Asteroid capture Δv _C as a function of the initial manoeuvring Δv _M for the bodies: (a) 2010VQ98. (b) 2016RD34. (c) 2008UA202. (d) 2011BL45

In these figures, we can distinguish two coloured areas, Flag1 and Flag2. Flag1 is raised when the asteroid is moving inside the Hill sphere, whereas Flag2 appears when the perturbation is so strong that a transition occurs, meaning the asteroid’s semi-major axis decreases from greater to smaller than one, or vice-versa; in both these cases, the KM should not be used to compute the body’s motion, as previously mentioned in Sect. 2.2. It is possible to see how chaotic the plot behaviour becomes in these areas, corroborating this decision.

The refinement of Δv _Case3 values with the CR3BP is shown on Table 1, represented by the parameter Δv _CR3BP . The targeting of α _closest using the bisection method converges quickly with great results: the error for the targeted angle reduces to less that 10⁻⁸ rad in a very short computational time—this corresponds to a distance of about 80 km in the orbital motion.

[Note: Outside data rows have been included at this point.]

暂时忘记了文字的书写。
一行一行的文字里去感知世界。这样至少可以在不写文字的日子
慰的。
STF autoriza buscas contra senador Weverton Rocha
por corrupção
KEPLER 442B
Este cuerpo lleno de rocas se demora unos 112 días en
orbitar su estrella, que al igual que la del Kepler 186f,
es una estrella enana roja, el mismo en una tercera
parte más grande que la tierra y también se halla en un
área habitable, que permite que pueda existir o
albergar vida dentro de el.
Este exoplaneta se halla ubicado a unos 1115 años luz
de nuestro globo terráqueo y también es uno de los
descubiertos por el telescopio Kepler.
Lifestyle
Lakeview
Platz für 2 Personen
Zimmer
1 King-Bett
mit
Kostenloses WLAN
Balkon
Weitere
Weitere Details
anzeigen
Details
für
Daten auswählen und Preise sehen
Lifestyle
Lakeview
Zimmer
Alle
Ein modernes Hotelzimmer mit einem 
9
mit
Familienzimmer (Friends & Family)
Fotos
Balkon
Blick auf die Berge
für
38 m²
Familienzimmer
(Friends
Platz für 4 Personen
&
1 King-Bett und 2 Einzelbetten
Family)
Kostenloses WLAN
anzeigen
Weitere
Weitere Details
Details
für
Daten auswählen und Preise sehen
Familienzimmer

For the first three cases, the values of Δv _CR3BP appear very similar to Δv _Case3; however, for asteroid 2016RD34, the difference is considerable. We conjecture that this has to do with the close proximity to the Hill radius of this solution, as we can see on Fig. 9b. As such, for this specific case, we have allowed for a relaxation of the targeting error up to 10⁻³ rad (about four times the previous distance) in order to check similar solutions. The obtained Δv _CR3BP becomes 90 m/s, a fact that reiterates the increased sensitivity of the motion around Hill sphere and the need for cohesive establishment of the limits in which adequate solutions can be found, something that has been brought to attention by Sánchez et al. [8].

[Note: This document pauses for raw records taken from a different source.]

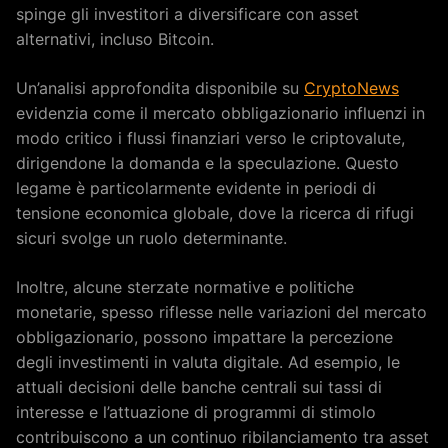
spinge gli investitori a diversificare con asset
alternativi, incluso Bitcoin.
Un’analisi approfondita disponibile su
CryptoNews
evidenzia come il mercato obbligazionario influenzi in
modo critico i flussi finanziari verso le criptovalute,
dirigendone la domanda e la speculazione. Questo
legame è particolarmente evidente in periodi di
tensione economica globale, dove la ricerca di rifugi
sicuri svolge un ruolo determinante.
Inoltre, alcune sterzate normative e politiche
monetarie, spesso riflesse nelle variazioni del mercato
obbligazionario, possono impattare la percezione
degli investimenti in valuta digitale. Ad esempio, le
attuali decisioni delle banche centrali sui tassi di
interesse e l’attuazione di programmi di stimolo
contribuiscono a un continuo ribilanciamento tra asset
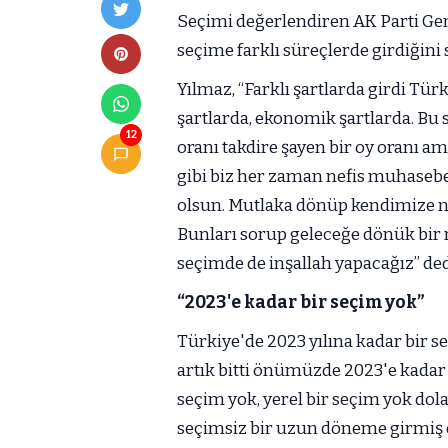
Seçimi değerlendiren AK Parti Gen
seçime farklı süreçlerde girdiğini 
Yılmaz, “Farklı şartlarda girdi Tür
şartlarda, ekonomik şartlarda. Bu
12
oranı takdire şayen bir oy oranı a
gibi biz her zaman nefis muhasebes
olsun. Mutlaka dönüp kendimize n
Bunları sorup geleceğe dönük bir 
seçimde de inşallah yapacağız” ded
“2023'e kadar bir seçim yok”
Türkiye'de 2023 yılına kadar bir s
artık bitti önümüzde 2023'e kadar 
seçim yok, yerel bir seçim yok dola
seçimsiz bir uzun döneme girmiş 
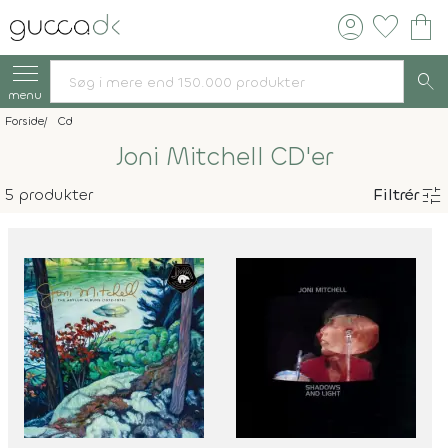
account_circle
favorite
shopping_bag
search
menu
Forside
Cd
Joni Mitchell CD'er
tune
5 produkter
Filtrér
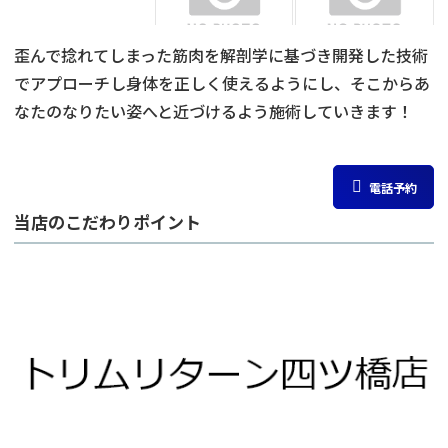
歪んで捻れてしまった筋肉を解剖学に基づき開発した技術
でアプローチし身体を正しく使えるようにし、そこからあ
なたのなりたい姿へと近づけるよう施術していきます！
電話予約
当店のこだわりポイント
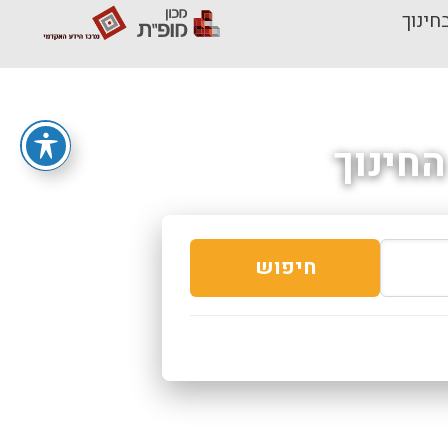
חינוך
חינוך
חיפוש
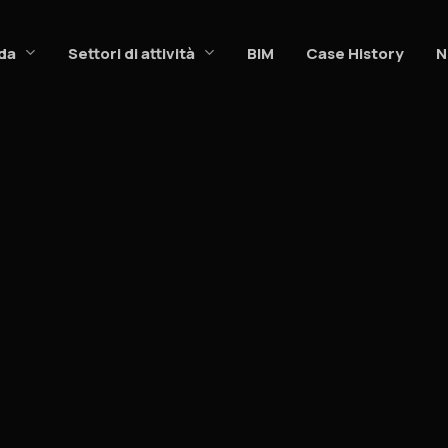
da
Settori di attività
BIM
Case History
N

On Table 2, it is possible to see the categories these asteroids fall into, the target LPO and the times of flight of the capture trajectory with and without the resonant encounter. It is obvious that the savings in fuel cost are contrasted by the increased time of flight taken by the capture; since we are considering one extra synodic period, the trajectory takes roughly twice as long.

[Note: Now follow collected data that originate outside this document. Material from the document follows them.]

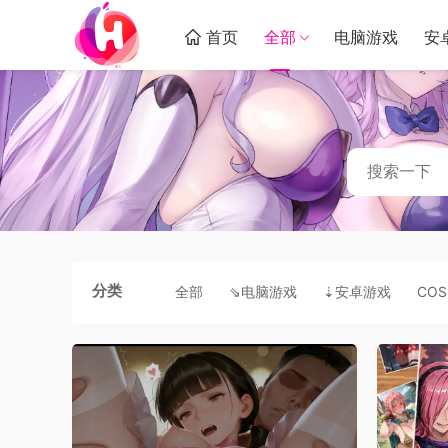
首页
全部
电脑游戏
安
分类
全部
⇘电脑游戏
⇣安卓游戏
COS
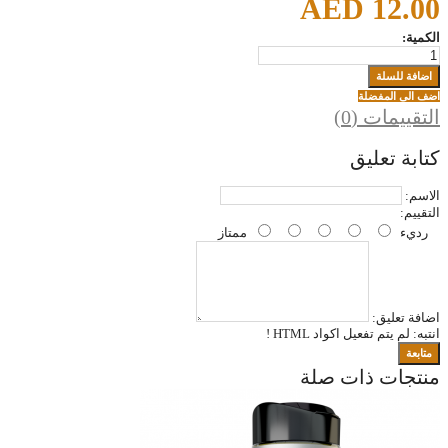
AED 12.00
الكمية:
اضف الى المفضلة
التقييمات (0)
كتابة تعليق
الاسم:
التقييم:
رديء
ممتاز
اضافة تعليق:
انتبه:
لم يتم تفعيل اكواد HTML !
متابعة
منتجات ذات صلة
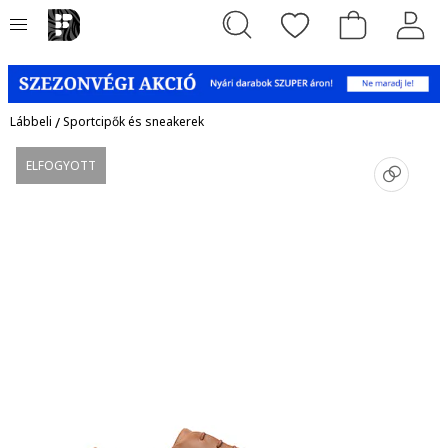
Lábbeli
/
Sportcipők és sneakerek
ELFOGYOTT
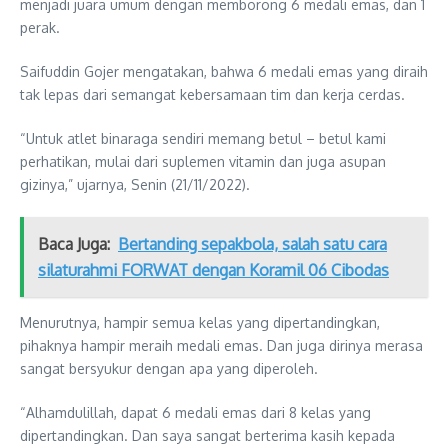
menjadi juara umum dengan memborong 6 medali emas, dan 1
perak.
Saifuddin Gojer mengatakan, bahwa 6 medali emas yang diraih
tak lepas dari semangat kebersamaan tim dan kerja cerdas.
“Untuk atlet binaraga sendiri memang betul – betul kami
perhatikan, mulai dari suplemen vitamin dan juga asupan
gizinya,” ujarnya, Senin (21/11/2022).
Baca Juga:
Bertanding sepakbola, salah satu cara
silaturahmi FORWAT dengan Koramil 06 Cibodas
Menurutnya, hampir semua kelas yang dipertandingkan,
pihaknya hampir meraih medali emas. Dan juga dirinya merasa
sangat bersyukur dengan apa yang diperoleh.
“Alhamdulillah, dapat 6 medali emas dari 8 kelas yang
dipertandingkan. Dan saya sangat berterima kasih kepada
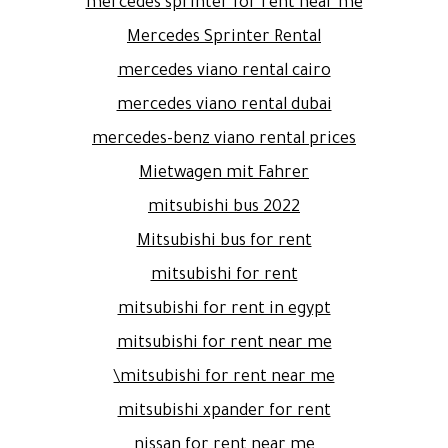
mercedes sprinter for rent near me
Mercedes Sprinter Rental
mercedes viano rental cairo
mercedes viano rental dubai
mercedes-benz viano rental prices
Mietwagen mit Fahrer
mitsubishi bus 2022
Mitsubishi bus for rent
mitsubishi for rent
mitsubishi for rent in egypt
mitsubishi for rent near me
mitsubishi for rent near me\
mitsubishi xpander for rent
nissan for rent near me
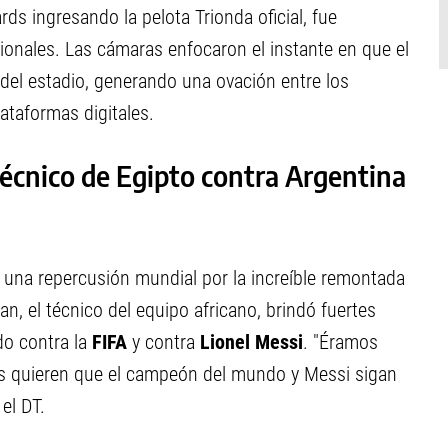
ds ingresando la pelota Trionda oficial, fue
cionales. Las cámaras enfocaron el instante en que el
 del estadio, generando una ovación entre los
lataformas digitales.
técnico de Egipto contra Argentina
 una repercusión mundial por la increíble remontada
n, el técnico del equipo africano, brindó fuertes
do contra la
FIFA
y contra
Lionel Messi
. "Éramos
llos quieren que el campeón del mundo y Messi sigan
el DT.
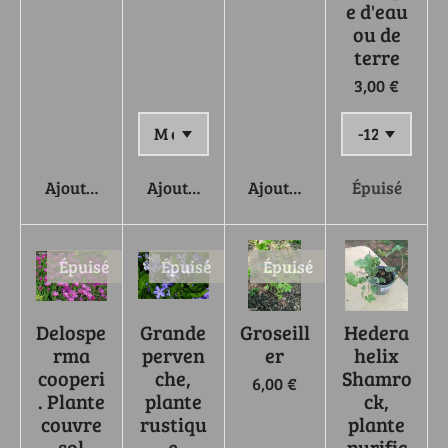
e d'eau
ou de
terre
3,00 €
Ajouter au panier
Ajouter au panier
Ajouter au panier
Épuisé
Épuisé
Épuisé
Épuisé
Delospe
Grande
Groseill
Hedera
rma
perven
er
helix
cooperi
che,
Shamro
6,00 €
. Plante
plante
ck,
couvre
rustiqu
plante
sol
e
purific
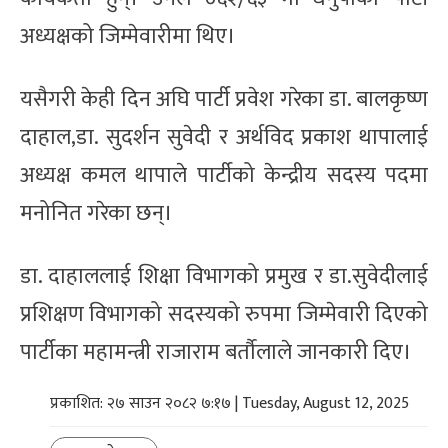
अध्यक्षको जिम्मेवारीमा थिए।
यसैगरी केही दिन अघि पार्टी प्रवेश गरेका डा. बालकृष्ण
दाहाल,डा. सुदर्शन सुवेदी र अर्थविद प्रकाश थापालाई
अध्यक्ष कमल थापाले पार्टीको केन्द्रीय सदस्य पदमा
मनोनित गरेका छन्।
डा. दाहाललाई शिक्षा विभागको प्रमुख र डा.सुवेदीलाई
प्रशिक्षण विभागको सदस्यको रुपमा जिम्मेवारी दिएको
पार्टीका महामन्त्री राजाराम बर्तौलाले जानकारी दिए।
प्रकाशित: २७ साउन २०८२ ७:१७ | Tuesday, August 12, 2025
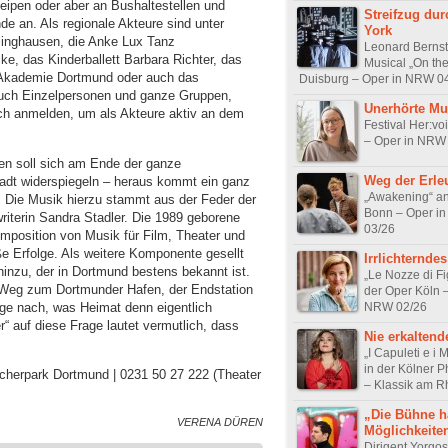
eipen oder aber an Bushaltestellen und
Streifzug du
e an. Als regionale Akteure sind unter
York
inghausen, die Anke Lux Tanz
Leonard Bernst
ke, das Kinderballett Barbara Richter, das
Musical „On the
 Akademie Dortmund oder auch das
Duisburg – Oper in NRW 0
Auch Einzelpersonen und ganze Gruppen,
Unerhörte Mu
och anmelden, um als Akteure aktiv an dem
Festival Her:vo
– Oper in NRW
en soll sich am Ende der ganze
Weg der Erle
adt widerspiegeln – heraus kommt ein ganz
„Awakening“ an
g. Die Musik hierzu stammt aus der Feder der
Bonn – Oper i
riterin Sandra Stadler. Die 1989 geborene
03/26
omposition von Musik für Film, Theater und
oße Erfolge. Als weitere Komponente gesellt
Irrlichternde
hinzu, der in Dortmund bestens bekannt ist.
„Le Nozze di Fi
Weg zum Dortmunder Hafen, der Endstation
der Oper Köln 
rage nach, was Heimat denn eigentlich
NRW 02/26
“ auf diese Frage lautet vermutlich, dass
Nie erkaltende
„I Capuleti e i 
in der Kölner 
lücherpark Dortmund | 0231 50 27 222 (Theater
– Klassik am R
„Die Bühne h
VERENA DÜREN
Möglichkeite
Dirigent Yorgos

Table 2 Asteroid data and times of flight for capture manoeuvre, in years

5 Conclusions and Future Work

The trajectories analysed show great promise in reducing Δv costs of capturing asteroids into LPO. This is relevant in terms of mission design, since fuel consumption is one of the primary impactors of the cost of a space mission, and as such one of the main constraints limiting their boldness. However, the savings in fuel cost have to be weighted against the increased time of flight spent in the entire capture. This is a matter of trade-off analysis that can be performed for a specific mission design. Furthermore, a careful selection of the synodic period of the capture, by itself, is also valuable for cost reduction.

In summary, we have presented a new tool, supported by a dynamical model of motion of low computational cost, that proves to be very efficient in the design of optimal resonant encounters. This tool can be applied to the study of several interesting cost-saving trajectories in other planetary configurations and missions, such as Jovian moon tours.

The KM is shown to behave very similarly to the CR3BP and to adequately model the complexity of low energy resonant motion in asteroids where there is no transition and its distance to the Earth is always greater than Hill radius. Further work should consider the analysis of the boundaries of the KM, meaning the exact limits where it stops being a good approximation to a higher fidelity model.

In regards to resonant capture trajectories, further work will focus on the entire optimization of the manoeuvres, without resorting to the filter described in Sect. 3.1; instead of admitting a bi-impulsive manoeuvre estimate, an optimized Lambert arc will be considered. Furthermore, the use of low-thrust systems in the computation of these trajectories will also be studied and compared to current chemical thrust solutions.